┌─ Dataset extract

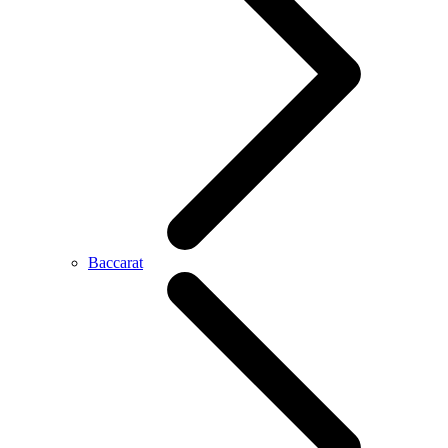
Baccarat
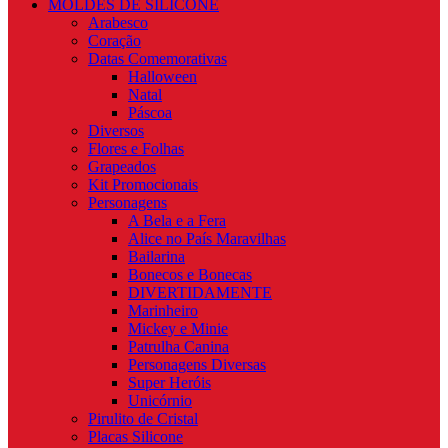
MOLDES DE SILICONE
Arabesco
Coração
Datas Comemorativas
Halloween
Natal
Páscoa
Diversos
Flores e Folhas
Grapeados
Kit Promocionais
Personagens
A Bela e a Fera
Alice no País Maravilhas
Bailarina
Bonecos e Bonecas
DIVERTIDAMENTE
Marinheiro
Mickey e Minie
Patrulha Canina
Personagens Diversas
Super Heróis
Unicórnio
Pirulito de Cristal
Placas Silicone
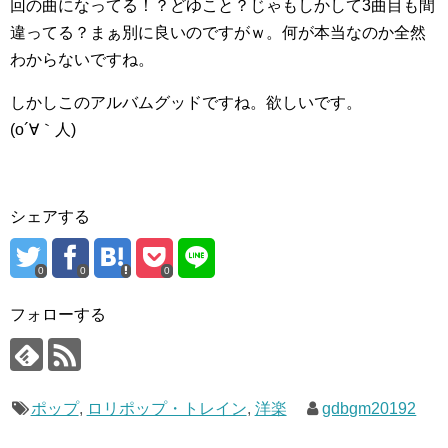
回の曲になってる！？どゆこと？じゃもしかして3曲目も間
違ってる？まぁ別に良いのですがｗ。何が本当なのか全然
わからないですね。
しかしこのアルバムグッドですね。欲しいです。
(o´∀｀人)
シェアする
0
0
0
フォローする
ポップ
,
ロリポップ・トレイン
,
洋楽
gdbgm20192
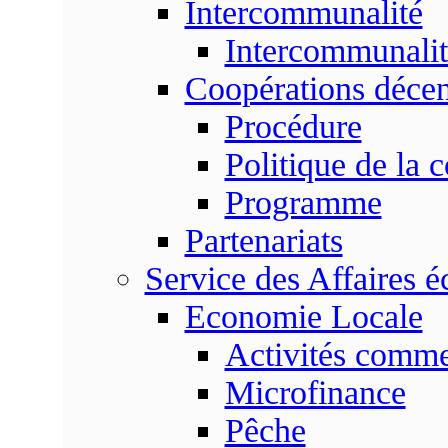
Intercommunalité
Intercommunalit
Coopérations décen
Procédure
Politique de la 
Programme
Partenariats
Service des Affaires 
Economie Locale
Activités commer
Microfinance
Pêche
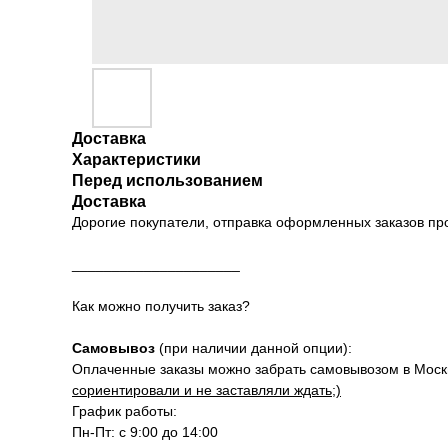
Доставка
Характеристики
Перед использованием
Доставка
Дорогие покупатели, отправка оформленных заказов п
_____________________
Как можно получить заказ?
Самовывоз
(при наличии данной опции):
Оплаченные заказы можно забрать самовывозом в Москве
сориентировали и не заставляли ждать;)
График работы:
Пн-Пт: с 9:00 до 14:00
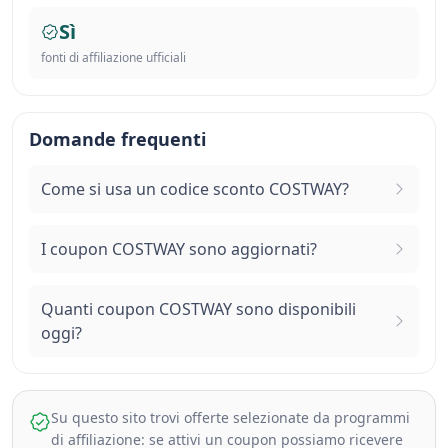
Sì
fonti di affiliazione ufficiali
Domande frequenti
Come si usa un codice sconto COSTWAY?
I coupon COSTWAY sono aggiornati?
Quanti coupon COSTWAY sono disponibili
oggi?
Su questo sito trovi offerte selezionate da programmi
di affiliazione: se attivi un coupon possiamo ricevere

└─
┌─ Dataset extract

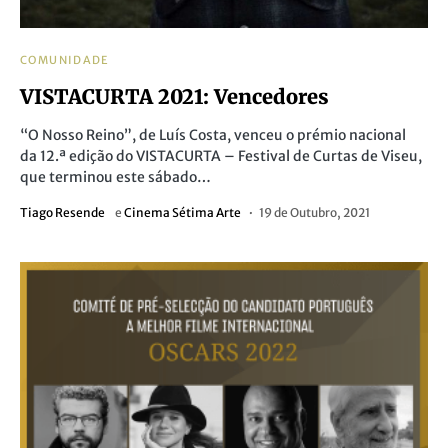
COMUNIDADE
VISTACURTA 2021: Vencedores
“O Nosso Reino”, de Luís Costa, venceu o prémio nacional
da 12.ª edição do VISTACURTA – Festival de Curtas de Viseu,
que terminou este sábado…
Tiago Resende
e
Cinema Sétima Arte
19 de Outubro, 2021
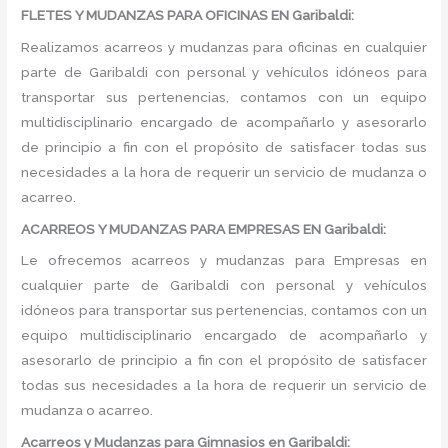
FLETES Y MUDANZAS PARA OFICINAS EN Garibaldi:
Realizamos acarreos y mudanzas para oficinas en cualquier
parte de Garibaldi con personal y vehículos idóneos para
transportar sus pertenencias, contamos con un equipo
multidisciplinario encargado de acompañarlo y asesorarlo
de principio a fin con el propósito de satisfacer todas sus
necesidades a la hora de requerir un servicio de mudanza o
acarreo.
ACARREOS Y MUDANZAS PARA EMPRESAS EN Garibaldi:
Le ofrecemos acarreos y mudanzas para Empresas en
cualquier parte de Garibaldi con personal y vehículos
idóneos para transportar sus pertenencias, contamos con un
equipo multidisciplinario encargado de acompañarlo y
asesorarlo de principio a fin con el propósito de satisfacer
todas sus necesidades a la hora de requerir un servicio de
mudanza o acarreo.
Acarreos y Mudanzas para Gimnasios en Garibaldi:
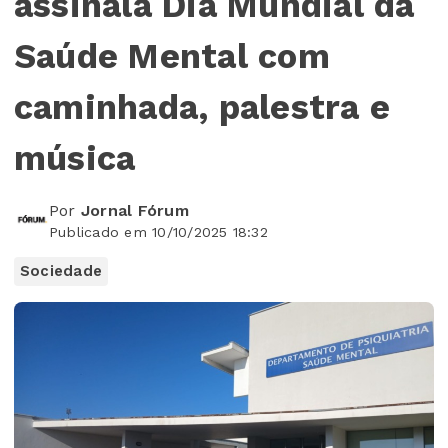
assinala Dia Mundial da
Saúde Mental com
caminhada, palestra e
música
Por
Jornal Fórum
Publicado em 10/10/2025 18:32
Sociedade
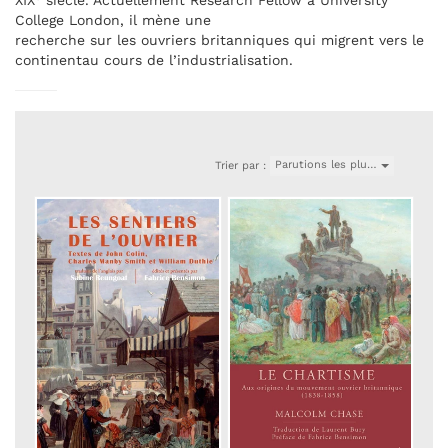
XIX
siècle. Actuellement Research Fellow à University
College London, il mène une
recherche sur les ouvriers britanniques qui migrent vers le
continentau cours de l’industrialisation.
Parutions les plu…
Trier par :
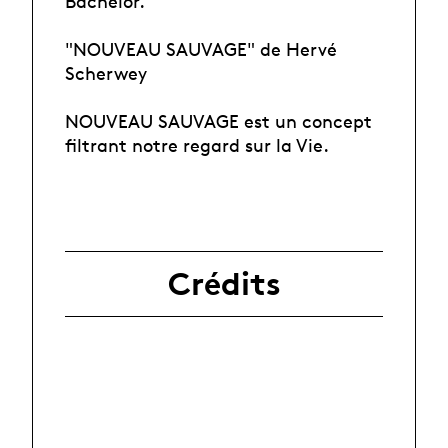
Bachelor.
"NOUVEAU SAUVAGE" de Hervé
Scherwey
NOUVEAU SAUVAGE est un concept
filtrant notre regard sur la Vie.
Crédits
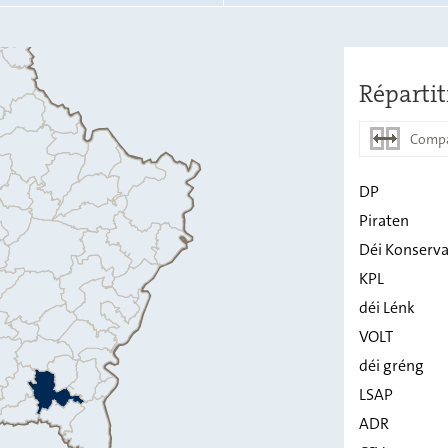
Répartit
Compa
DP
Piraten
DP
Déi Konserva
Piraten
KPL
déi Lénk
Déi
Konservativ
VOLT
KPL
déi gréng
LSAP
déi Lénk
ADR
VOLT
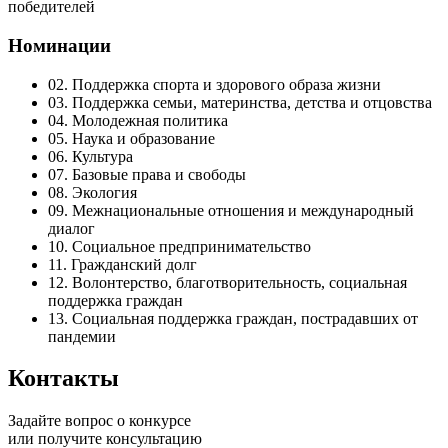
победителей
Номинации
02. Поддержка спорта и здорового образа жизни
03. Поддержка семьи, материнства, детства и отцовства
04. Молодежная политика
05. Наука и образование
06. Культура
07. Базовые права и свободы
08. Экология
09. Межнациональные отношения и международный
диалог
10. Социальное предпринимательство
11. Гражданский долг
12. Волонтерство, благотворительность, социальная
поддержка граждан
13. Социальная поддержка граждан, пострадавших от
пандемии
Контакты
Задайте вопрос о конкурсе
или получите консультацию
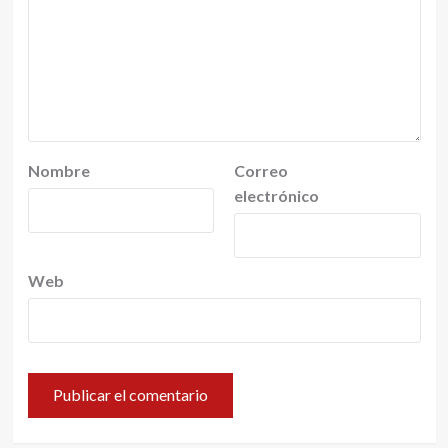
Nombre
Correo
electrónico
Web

└─

• [Exercise prompt]: Looking at the entries above, count the lines that hold the string "personal" and reply with the count alone.

• [Exercise output]: 2